Keep the decor away they might fight LOL.


----------



## megaredize (May 21, 2012)

those are so cute!


----------



## DragonFish (Mar 31, 2009)

Thank you! I'm working on a Red Dragon HMPK right now.


----------



## DragonFish (Mar 31, 2009)

My Sad little attempt at a Red Dragon HMPK. Didn't turn out exactly how I wanted it, looks a tad derpy....but it was nice practice. xD









Any suggestions on what I should make next?


----------



## megaredize (May 21, 2012)

with the red specs in the body it looks like a marble! or a cambodian either way i still like it


----------



## DragonFish (Mar 31, 2009)

Thank you!! x3
Yeah...white is a little difficult to work with. all I have to do is touch something else for a second and then touch the white, and the white is no longer white, lol.

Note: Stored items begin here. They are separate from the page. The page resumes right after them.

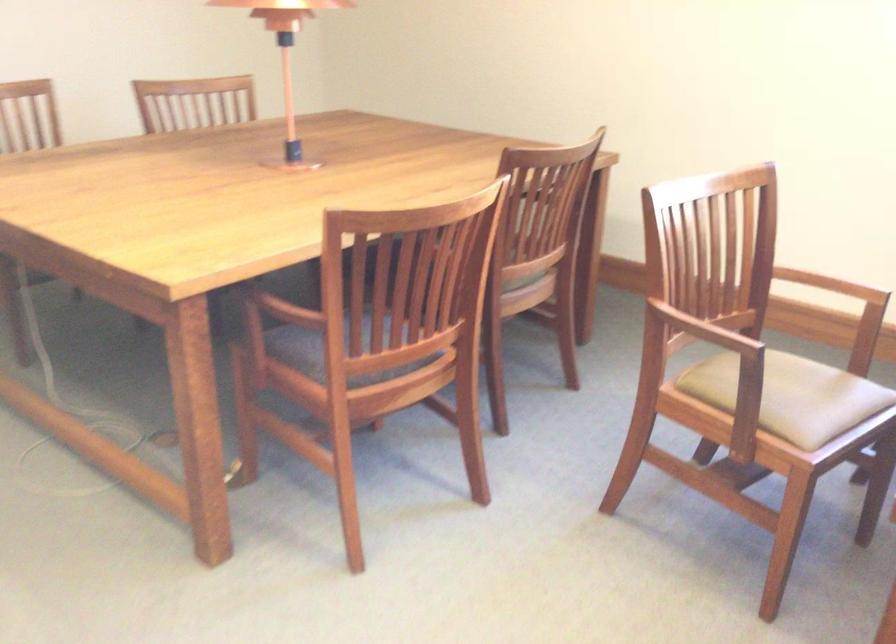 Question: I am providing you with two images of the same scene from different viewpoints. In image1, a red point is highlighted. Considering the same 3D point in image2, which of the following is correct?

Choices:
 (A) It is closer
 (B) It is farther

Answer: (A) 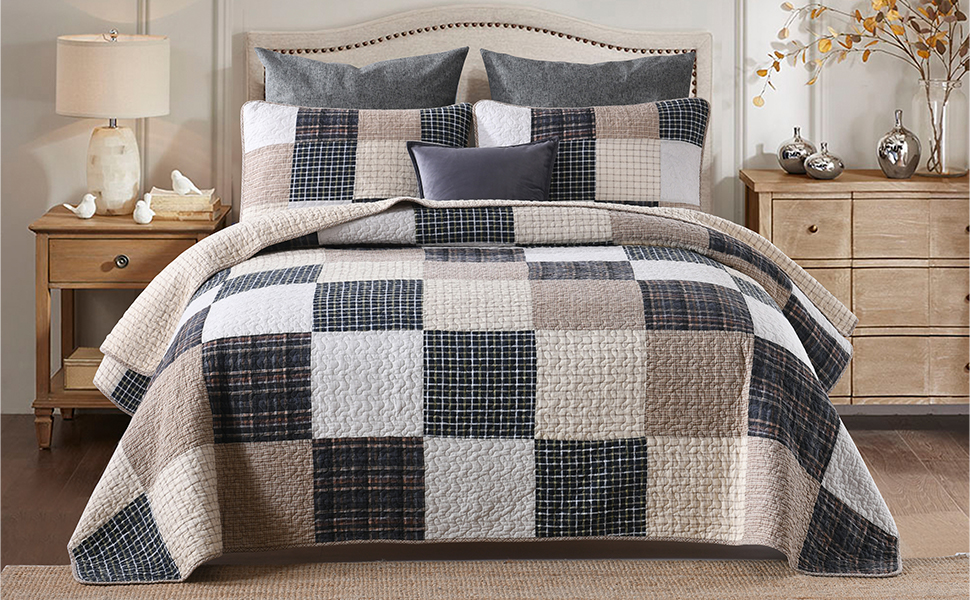 Where is `clear jar`? This screenshot has width=970, height=600. clear jar is located at coordinates (954, 133). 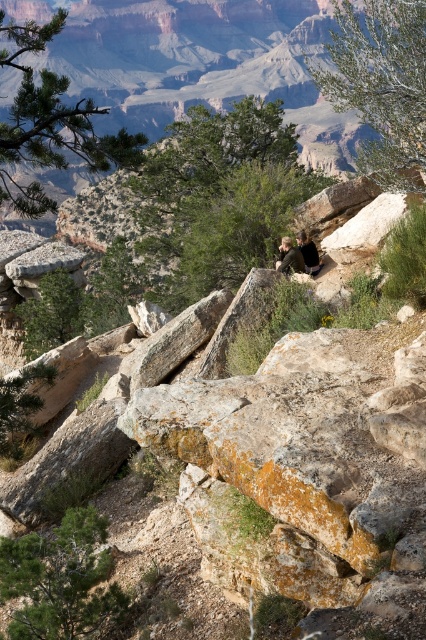 Question: Is green fabric jacket at center bigger than dark brown leather jacket at center?

Choices:
 (A) yes
 (B) no

Answer: (A)

Question: Which object appears farthest from the camera in this image?

Choices:
 (A) green fabric jacket at center
 (B) dark brown leather jacket at center

Answer: (B)

Question: Which of the following is the farthest from the observer?

Choices:
 (A) dark brown leather jacket at center
 (B) green fabric jacket at center

Answer: (A)

Question: Considering the relative positions of green fabric jacket at center and dark brown leather jacket at center in the image provided, where is green fabric jacket at center located with respect to dark brown leather jacket at center?

Choices:
 (A) right
 (B) left

Answer: (B)

Question: Is green fabric jacket at center to the left of dark brown leather jacket at center from the viewer's perspective?

Choices:
 (A) no
 (B) yes

Answer: (B) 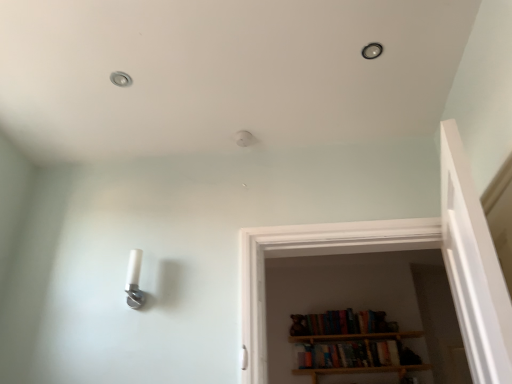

But Red Dragons have a little red peeking though their dragon scaling anyway, so I'm not to worried.


----------



## registereduser (Jul 30, 2010)

Is that the clay you bake in the oven to make it hard? If so you can make a betta shape in one color and when it is hard you can paint it. I'd use glitter paint on the fins


----------



## DragonFish (Mar 31, 2009)

Yes, you bake this clay. xD
And I have quite the variety of colors...I don't much see the point of painting when the clay itself comes in colors, lol. Maybe after I run out of colors I'll do that....


----------



## registereduser (Jul 30, 2010)

It might be easier to blend colors with paint plus you could use GLITTER! (my favorite LOL)


----------



## DragonFish (Mar 31, 2009)

LOL, I hear ya xD It probably would be a little easier to get a bit crazier with the colors with paint....but I'll use up the colored stuff I already bought first I think.
They make clay that has glitter in it. xDD It gets EVERYWHERE when I work with it, lol.


----------



## whimsicalbrainpan (Aug 4, 2012)

Those are so neat!


----------



## bananasammy8 (Jun 28, 2012)

Oh my goodness!!! Those are adorable The blue one looks exactly like Neptune except he has a double tail!


----------



## DragonFish (Mar 31, 2009)

Awww, thank you! ^-^

I think a DT will be my next project....just gotta choose colors. xD


----------